▶ _WHAT YOU NEED TO DO_: Among these records, tally each line with the word "name"; the answer is that number alone.

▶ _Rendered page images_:
※ ※ ※

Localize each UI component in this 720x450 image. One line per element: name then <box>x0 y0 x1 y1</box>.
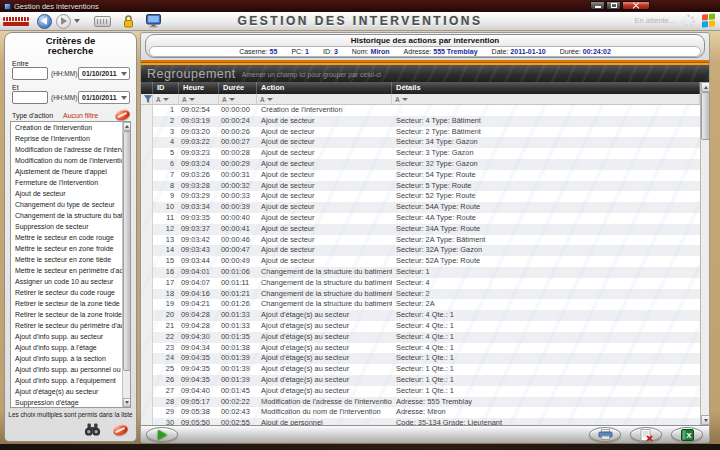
scroll-up-icon[interactable] <box>123 122 131 131</box>
row-selector[interactable] <box>141 137 153 148</box>
filter-cell[interactable]: A <box>257 94 392 104</box>
action-type-item[interactable]: Modification du nom de l'intervention <box>11 155 122 166</box>
time-to-input[interactable] <box>12 91 48 104</box>
action-type-item[interactable]: Mettre le secteur en zone froide <box>11 243 122 254</box>
table-row[interactable]: 1309:03:4200:00:46Ajout de secteurSecteu… <box>141 235 700 246</box>
table-row[interactable]: 1209:03:3700:00:41Ajout de secteurSecteu… <box>141 224 700 235</box>
action-type-item[interactable]: Assigner un code 10 au secteur <box>11 276 122 287</box>
row-selector[interactable] <box>141 105 153 116</box>
action-type-item[interactable]: Ajout d'info supp. au secteur <box>11 331 122 342</box>
column-header[interactable]: Action <box>257 82 392 94</box>
table-row[interactable]: 209:03:1900:00:24Ajout de secteurSecteur… <box>141 116 700 127</box>
table-row[interactable]: 1909:04:2100:01:26Changement de la struc… <box>141 299 700 310</box>
row-selector[interactable] <box>141 278 153 289</box>
action-type-item[interactable]: Retirer le secteur du code rouge <box>11 287 122 298</box>
table-row[interactable]: 609:03:2400:00:29Ajout de secteurSecteur… <box>141 159 700 170</box>
time-from-input[interactable] <box>12 67 48 80</box>
action-type-item[interactable]: Retirer le secteur du périmètre d'accès … <box>11 320 122 331</box>
table-row[interactable]: 2109:04:2800:01:33Ajout d'étage(s) au se… <box>141 321 700 332</box>
clear-search-icon[interactable] <box>112 422 129 436</box>
row-selector[interactable] <box>141 299 153 310</box>
action-type-item[interactable]: Ajout de secteur <box>11 188 122 199</box>
action-type-item[interactable]: Reprise de l'intervention <box>11 133 122 144</box>
action-type-item[interactable]: Retirer le secteur de la zone tiède <box>11 298 122 309</box>
row-selector[interactable] <box>141 407 153 418</box>
table-row[interactable]: 409:03:2200:00:27Ajout de secteurSecteur… <box>141 137 700 148</box>
date-from-select[interactable]: 01/10/2011 <box>78 67 130 80</box>
row-selector[interactable] <box>141 181 153 192</box>
row-selector[interactable] <box>141 353 153 364</box>
scroll-up-icon[interactable] <box>701 82 710 92</box>
table-row[interactable]: 2309:04:3400:01:38Ajout d'étage(s) au se… <box>141 343 700 354</box>
action-type-item[interactable]: Suppression de secteur <box>11 221 122 232</box>
action-type-item[interactable]: Retirer le secteur de la zone froide <box>11 309 122 320</box>
row-selector[interactable] <box>141 343 153 354</box>
delete-report-button[interactable] <box>630 427 662 442</box>
export-excel-button[interactable]: X <box>671 427 703 442</box>
table-row[interactable]: 1109:03:3500:00:40Ajout de secteurSecteu… <box>141 213 700 224</box>
row-selector[interactable] <box>141 191 153 202</box>
table-row[interactable]: 709:03:2600:00:31Ajout de secteurSecteur… <box>141 170 700 181</box>
action-type-item[interactable]: Ajout d'info supp. au personnel ou unité <box>11 364 122 375</box>
play-button[interactable] <box>146 427 178 442</box>
table-row[interactable]: 309:03:2000:00:26Ajout de secteurSecteur… <box>141 127 700 138</box>
action-type-item[interactable]: Fermeture de l'intervention <box>11 177 122 188</box>
close-button[interactable] <box>622 1 650 10</box>
table-row[interactable]: 1809:04:1600:01:21Changement de la struc… <box>141 289 700 300</box>
table-scrollbar[interactable] <box>700 82 709 425</box>
row-selector[interactable] <box>141 213 153 224</box>
row-selector[interactable] <box>141 397 153 408</box>
table-row[interactable]: 2009:04:2800:01:33Ajout d'étage(s) au se… <box>141 310 700 321</box>
action-type-item[interactable]: Changement de la structure du batiment <box>11 210 122 221</box>
filter-cell[interactable]: A <box>219 94 257 104</box>
row-selector[interactable] <box>141 235 153 246</box>
action-type-item[interactable]: Création de l'intervention <box>11 122 122 133</box>
minimize-button[interactable] <box>590 1 605 10</box>
filter-cell[interactable]: A <box>392 94 700 104</box>
action-type-item[interactable]: Ajout d'étage(s) au secteur <box>11 386 122 397</box>
row-selector[interactable] <box>141 116 153 127</box>
maximize-button[interactable] <box>606 1 621 10</box>
table-row[interactable]: 1709:04:0700:01:11Changement de la struc… <box>141 278 700 289</box>
table-row[interactable]: 1409:03:4300:00:47Ajout de secteurSecteu… <box>141 245 700 256</box>
table-row[interactable]: 2809:05:1700:02:22Modification de l'adre… <box>141 397 700 408</box>
date-to-select[interactable]: 01/10/2011 <box>78 91 130 104</box>
table-row[interactable]: 2209:04:3000:01:35Ajout d'étage(s) au se… <box>141 332 700 343</box>
action-type-item[interactable]: Suppression d'étage <box>11 397 122 408</box>
action-type-item[interactable]: Changement du type de secteur <box>11 199 122 210</box>
scroll-down-icon[interactable] <box>123 398 131 407</box>
column-header[interactable]: Heure <box>179 82 219 94</box>
table-row[interactable]: 2609:04:3500:01:39Ajout d'étage(s) au se… <box>141 375 700 386</box>
action-list-scrollbar[interactable] <box>122 122 130 407</box>
row-selector[interactable] <box>141 202 153 213</box>
table-row[interactable]: 2409:04:3500:01:39Ajout d'étage(s) au se… <box>141 353 700 364</box>
row-selector[interactable] <box>141 321 153 332</box>
action-type-item[interactable]: Mettre le secteur en code rouge <box>11 232 122 243</box>
table-row[interactable]: 2909:05:3800:02:43Modification du nom de… <box>141 407 700 418</box>
scrollbar-thumb[interactable] <box>123 131 131 371</box>
row-selector[interactable] <box>141 418 153 425</box>
filter-cell[interactable]: A <box>153 94 179 104</box>
row-selector[interactable] <box>141 267 153 278</box>
group-by-bar[interactable]: Regroupement Amener un champ ici pour gr… <box>141 65 709 82</box>
windows-logo-icon[interactable] <box>702 13 715 27</box>
table-row[interactable]: 1009:03:3400:00:39Ajout de secteurSecteu… <box>141 202 700 213</box>
table-row[interactable]: 3009:05:5000:02:55Ajout de personnelCode… <box>141 418 700 425</box>
row-selector[interactable] <box>141 256 153 267</box>
table-row[interactable]: 1609:04:0100:01:06Changement de la struc… <box>141 267 700 278</box>
scroll-down-icon[interactable] <box>701 415 710 425</box>
action-type-item[interactable]: Ajout d'info supp. à l'équipement <box>11 375 122 386</box>
table-row[interactable]: 2709:04:4000:01:45Ajout d'étage(s) au se… <box>141 386 700 397</box>
row-selector[interactable] <box>141 148 153 159</box>
row-selector[interactable] <box>141 375 153 386</box>
clear-filter-icon[interactable] <box>114 108 131 122</box>
row-selector[interactable] <box>141 127 153 138</box>
table-row[interactable]: 509:03:2300:00:28Ajout de secteurSecteur… <box>141 148 700 159</box>
search-binoculars-icon[interactable] <box>84 423 101 436</box>
row-selector[interactable] <box>141 159 153 170</box>
column-header[interactable]: ID <box>153 82 179 94</box>
row-selector[interactable] <box>141 289 153 300</box>
row-selector[interactable] <box>141 364 153 375</box>
action-type-item[interactable]: Ajout d'info supp. à la section <box>11 353 122 364</box>
filter-cell[interactable]: A <box>179 94 219 104</box>
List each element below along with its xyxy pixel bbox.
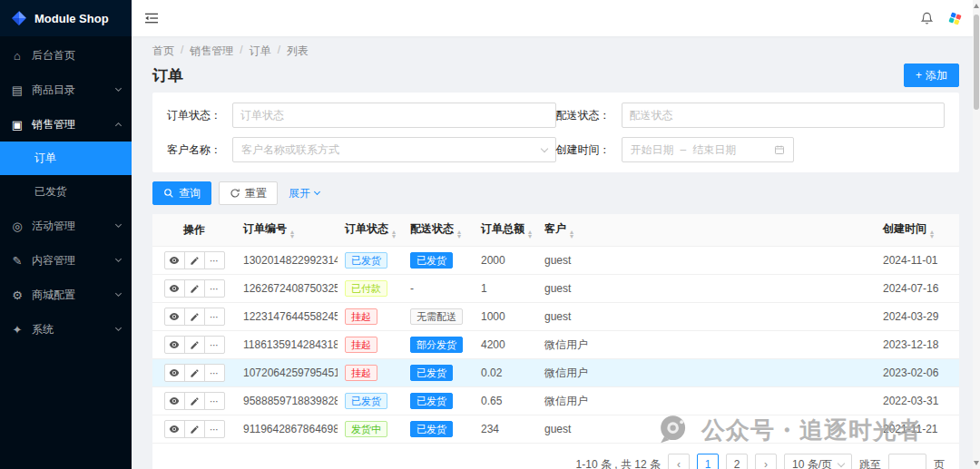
column-header-ops: 操作 [152, 214, 236, 247]
table-row[interactable]: ⋯1223147644558245888挂起无需配送1000guest2024-… [152, 303, 959, 331]
pagination-next-button[interactable]: › [755, 454, 777, 469]
menu-collapse-icon[interactable] [145, 13, 158, 24]
pagination-page-2[interactable]: 2 [726, 454, 748, 469]
sidebar-subitem-orders[interactable]: 订单 [0, 142, 132, 175]
delivery-status-cell: 无需配送 [403, 303, 474, 331]
delivery-status-tag: 无需配送 [410, 308, 463, 325]
edit-order-button[interactable] [184, 279, 205, 298]
column-header-order_no[interactable]: 订单编号▴▾ [236, 214, 338, 247]
customer-name: 微信用户 [544, 366, 588, 379]
scroll-up-arrow[interactable] [974, 4, 979, 8]
order-status-cell: 已发货 [338, 387, 403, 415]
table-row[interactable]: ⋯1262672408750325760已付款-1guest2024-07-16 [152, 275, 959, 303]
order-status-cell: 挂起 [338, 331, 403, 359]
sidebar-item-content[interactable]: ✎内容管理 [0, 243, 132, 278]
customer-select-placeholder: 客户名称或联系方式 [241, 142, 339, 158]
add-button[interactable]: + 添加 [904, 64, 959, 87]
edit-order-button[interactable] [184, 251, 205, 269]
column-header-total[interactable]: 订单总额▴▾ [474, 214, 537, 247]
chevron-down-icon [540, 144, 547, 151]
start-date-placeholder: 开始日期 [631, 142, 674, 158]
view-order-button[interactable] [164, 308, 185, 326]
view-order-button[interactable] [164, 336, 185, 354]
edit-order-button[interactable] [184, 420, 205, 438]
more-actions-button[interactable]: ⋯ [204, 420, 225, 438]
system-icon: ✦ [11, 323, 24, 337]
breadcrumb-separator: / [278, 44, 280, 59]
edit-order-button[interactable] [184, 392, 205, 410]
sidebar-item-sales[interactable]: ▣销售管理 [0, 107, 132, 142]
order-status-tag: 已付款 [345, 280, 387, 297]
column-header-created[interactable]: 创建时间▴▾ [876, 214, 959, 247]
view-order-button[interactable] [164, 279, 185, 298]
scroll-down-arrow[interactable] [974, 461, 979, 465]
order-number: 911964286786469888 [243, 423, 338, 435]
pagination-prev-button[interactable]: ‹ [668, 454, 690, 469]
edit-order-button[interactable] [184, 336, 205, 354]
breadcrumb-item[interactable]: 订单 [250, 44, 271, 59]
column-header-customer[interactable]: 客户▴▾ [537, 214, 876, 247]
sort-icon: ▴▾ [570, 230, 573, 239]
created-date-range-picker[interactable]: 开始日期 – 结束日期 [622, 137, 794, 162]
delivery-status-input[interactable] [622, 103, 946, 128]
sidebar-item-catalog[interactable]: ▤商品目录 [0, 73, 132, 107]
edit-order-button[interactable] [184, 364, 205, 382]
order-total-cell: 0.02 [474, 359, 537, 387]
app-logo[interactable]: Module Shop [0, 0, 132, 36]
sidebar-item-dashboard[interactable]: ⌂后台首页 [0, 38, 132, 73]
order-total-cell: 4200 [474, 331, 537, 359]
created-time: 2023-02-06 [883, 366, 938, 379]
customer-name-label: 客户名称： [167, 142, 232, 158]
sidebar-item-label: 内容管理 [32, 253, 108, 269]
page-size-select[interactable]: 10 条/页 [784, 454, 852, 469]
column-header-delivery_status[interactable]: 配送状态▴▾ [403, 214, 474, 247]
row-actions: ⋯ [164, 251, 225, 269]
notification-bell-icon[interactable] [920, 11, 934, 25]
sidebar-item-mall-config[interactable]: ⚙商城配置 [0, 278, 132, 312]
order-status-input[interactable] [232, 103, 556, 128]
more-actions-button[interactable]: ⋯ [204, 364, 225, 382]
column-header-order_status[interactable]: 订单状态▴▾ [338, 214, 403, 247]
customer-select[interactable]: 客户名称或联系方式 [232, 137, 556, 162]
table-row[interactable]: ⋯911964286786469888发货中已发货234guest2021-11… [152, 415, 959, 444]
search-button[interactable]: 查询 [152, 181, 211, 205]
column-label: 操作 [183, 223, 205, 236]
delivery-status-cell: 已发货 [403, 415, 474, 444]
more-actions-button[interactable]: ⋯ [204, 279, 225, 298]
created-time-label: 创建时间： [556, 142, 622, 158]
sidebar-item-system[interactable]: ✦系统 [0, 312, 132, 347]
more-icon: ⋯ [210, 256, 219, 266]
more-actions-button[interactable]: ⋯ [204, 251, 225, 269]
scrollbar[interactable] [973, 0, 980, 469]
chevron-down-icon [115, 290, 122, 297]
theme-switcher-icon[interactable] [948, 12, 961, 24]
view-order-button[interactable] [164, 420, 185, 438]
pencil-icon [190, 284, 200, 294]
jump-to-page-input[interactable] [888, 454, 926, 469]
edit-order-button[interactable] [184, 308, 205, 326]
reset-button[interactable]: 重置 [219, 181, 278, 205]
table-row[interactable]: ⋯1072064259795451904挂起已发货0.02微信用户2023-02… [152, 359, 959, 387]
more-actions-button[interactable]: ⋯ [204, 308, 225, 326]
order-status-cell: 发货中 [338, 415, 403, 444]
delivery-status-tag: 部分发货 [410, 337, 463, 353]
more-actions-button[interactable]: ⋯ [204, 336, 225, 354]
table-row[interactable]: ⋯958885971883982848已发货已发货0.65微信用户2022-03… [152, 387, 959, 415]
order-total: 234 [481, 423, 499, 435]
filter-panel: 订单状态： 配送状态： 客户名称： 客户名称或联系方式 [152, 93, 959, 172]
table-row[interactable]: ⋯1186135914284318720挂起部分发货4200微信用户2023-1… [152, 331, 959, 359]
view-order-button[interactable] [164, 251, 185, 269]
view-order-button[interactable] [164, 364, 185, 382]
delivery-status-cell: 部分发货 [403, 331, 474, 359]
view-order-button[interactable] [164, 392, 185, 410]
scrollbar-thumb[interactable] [974, 15, 979, 110]
sidebar-item-activity[interactable]: ◎活动管理 [0, 209, 132, 243]
breadcrumb-item[interactable]: 首页 [152, 44, 174, 59]
breadcrumb-item[interactable]: 销售管理 [190, 44, 233, 59]
more-actions-button[interactable]: ⋯ [204, 392, 225, 410]
sidebar-subitem-shipped[interactable]: 已发货 [0, 175, 132, 209]
pagination-page-1[interactable]: 1 [697, 454, 719, 469]
order-number-cell: 1302014822992314368 [236, 247, 338, 275]
expand-filters-link[interactable]: 展开 [289, 186, 319, 201]
table-row[interactable]: ⋯1302014822992314368已发货已发货2000guest2024-… [152, 247, 959, 275]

※ ※ ※

▶ _RESULT OF THIS TASK_: 3